Instantaneously, the belfry of the old St John Cathedral nearby crumbled into a torrent of bricks. The glass walls of the 4th floor revolving restaurant of the McAdore hotel smashed into a rain of smithereens.  Buildings downtown shook, tilted and sank waist-deep; the concrete road cracked open and muddy water with putrid and pungent smell gushed forth. Parked vehicles were swallowed by the gaping ground. In Perez Boulevard, the Magsaysay bridge split in half as if struck by a Karate chop.

It lasted for an harrowing 45 seconds. During which it seemed the Four Horsemen of the Apocalypse had come galloping down, leaving bedlam, chaos and destruction in their wake. The dazed crowd dashed all over like headless chickens, their hearts pounding off their chests, at a loss where to run for shelter.
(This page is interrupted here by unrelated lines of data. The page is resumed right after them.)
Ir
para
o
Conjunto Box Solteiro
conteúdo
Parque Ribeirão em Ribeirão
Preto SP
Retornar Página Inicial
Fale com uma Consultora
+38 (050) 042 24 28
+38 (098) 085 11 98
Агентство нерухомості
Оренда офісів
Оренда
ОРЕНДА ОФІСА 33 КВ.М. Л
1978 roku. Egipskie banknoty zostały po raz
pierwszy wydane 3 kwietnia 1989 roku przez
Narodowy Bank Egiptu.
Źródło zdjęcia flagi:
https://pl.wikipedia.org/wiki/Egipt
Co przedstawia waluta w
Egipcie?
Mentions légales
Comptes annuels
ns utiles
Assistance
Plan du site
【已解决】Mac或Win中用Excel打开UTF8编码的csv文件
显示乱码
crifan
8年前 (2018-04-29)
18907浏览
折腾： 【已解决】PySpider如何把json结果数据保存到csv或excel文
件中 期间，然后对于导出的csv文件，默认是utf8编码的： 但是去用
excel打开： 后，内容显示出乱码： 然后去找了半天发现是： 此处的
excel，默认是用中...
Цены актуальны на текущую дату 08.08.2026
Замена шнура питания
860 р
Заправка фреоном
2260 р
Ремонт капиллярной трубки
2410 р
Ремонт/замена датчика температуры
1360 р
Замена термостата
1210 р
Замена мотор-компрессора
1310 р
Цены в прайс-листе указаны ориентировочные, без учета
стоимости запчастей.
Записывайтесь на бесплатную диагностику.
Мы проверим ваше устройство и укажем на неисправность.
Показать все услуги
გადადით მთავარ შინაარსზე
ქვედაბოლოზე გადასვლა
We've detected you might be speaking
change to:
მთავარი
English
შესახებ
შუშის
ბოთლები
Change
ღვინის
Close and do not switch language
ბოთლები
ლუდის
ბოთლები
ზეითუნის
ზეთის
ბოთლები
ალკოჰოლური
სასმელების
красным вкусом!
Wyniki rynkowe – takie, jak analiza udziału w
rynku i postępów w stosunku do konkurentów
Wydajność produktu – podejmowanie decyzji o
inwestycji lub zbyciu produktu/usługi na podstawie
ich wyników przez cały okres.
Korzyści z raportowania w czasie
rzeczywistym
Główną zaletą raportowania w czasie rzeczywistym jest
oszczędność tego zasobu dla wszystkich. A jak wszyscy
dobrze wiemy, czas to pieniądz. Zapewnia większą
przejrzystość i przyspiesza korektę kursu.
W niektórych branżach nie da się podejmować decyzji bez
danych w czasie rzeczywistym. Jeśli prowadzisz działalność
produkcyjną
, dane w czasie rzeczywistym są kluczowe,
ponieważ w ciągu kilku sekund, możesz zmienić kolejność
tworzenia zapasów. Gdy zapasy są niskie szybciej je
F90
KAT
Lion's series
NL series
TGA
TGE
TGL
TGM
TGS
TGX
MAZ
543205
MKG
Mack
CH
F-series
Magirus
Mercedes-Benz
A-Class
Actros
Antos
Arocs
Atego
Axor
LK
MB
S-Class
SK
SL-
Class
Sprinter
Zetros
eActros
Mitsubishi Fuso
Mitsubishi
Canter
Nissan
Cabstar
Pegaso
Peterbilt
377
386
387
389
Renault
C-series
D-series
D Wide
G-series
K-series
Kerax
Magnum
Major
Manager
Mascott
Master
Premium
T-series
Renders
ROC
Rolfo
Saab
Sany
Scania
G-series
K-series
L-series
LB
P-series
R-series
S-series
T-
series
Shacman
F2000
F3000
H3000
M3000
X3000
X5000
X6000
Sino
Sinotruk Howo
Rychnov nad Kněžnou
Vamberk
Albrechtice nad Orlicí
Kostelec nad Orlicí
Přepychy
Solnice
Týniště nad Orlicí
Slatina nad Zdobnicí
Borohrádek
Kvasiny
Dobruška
People cried as they hopscotched their way home. “Pikasi mo kami, Katawan!”, the fervent plea resounded amid the havoc.

Then, the deafening din was subdued by a pall of eerie silence as the descending darkness engulfed the devastation. As night fell upon the ruined city, fear, helplessness and uncertainty dangled like Damocles’ sword.

On July 16, 1990, Dagupan was hit by a 7.7 temblor. “90 buildings were damaged, and about 20 collapsed.” “The city suffered 64 casualties, 47 survived and 17 died. Most injuries were sustained during stampedes at a university building and a theater.”

Thirty-two  years ago, Dagupan fell on its knees. Mercifully, it did not collapse and had propped herself up.

But having risen, the struggle today is how to keep standing despite being rocked by harsh flood current of political tide.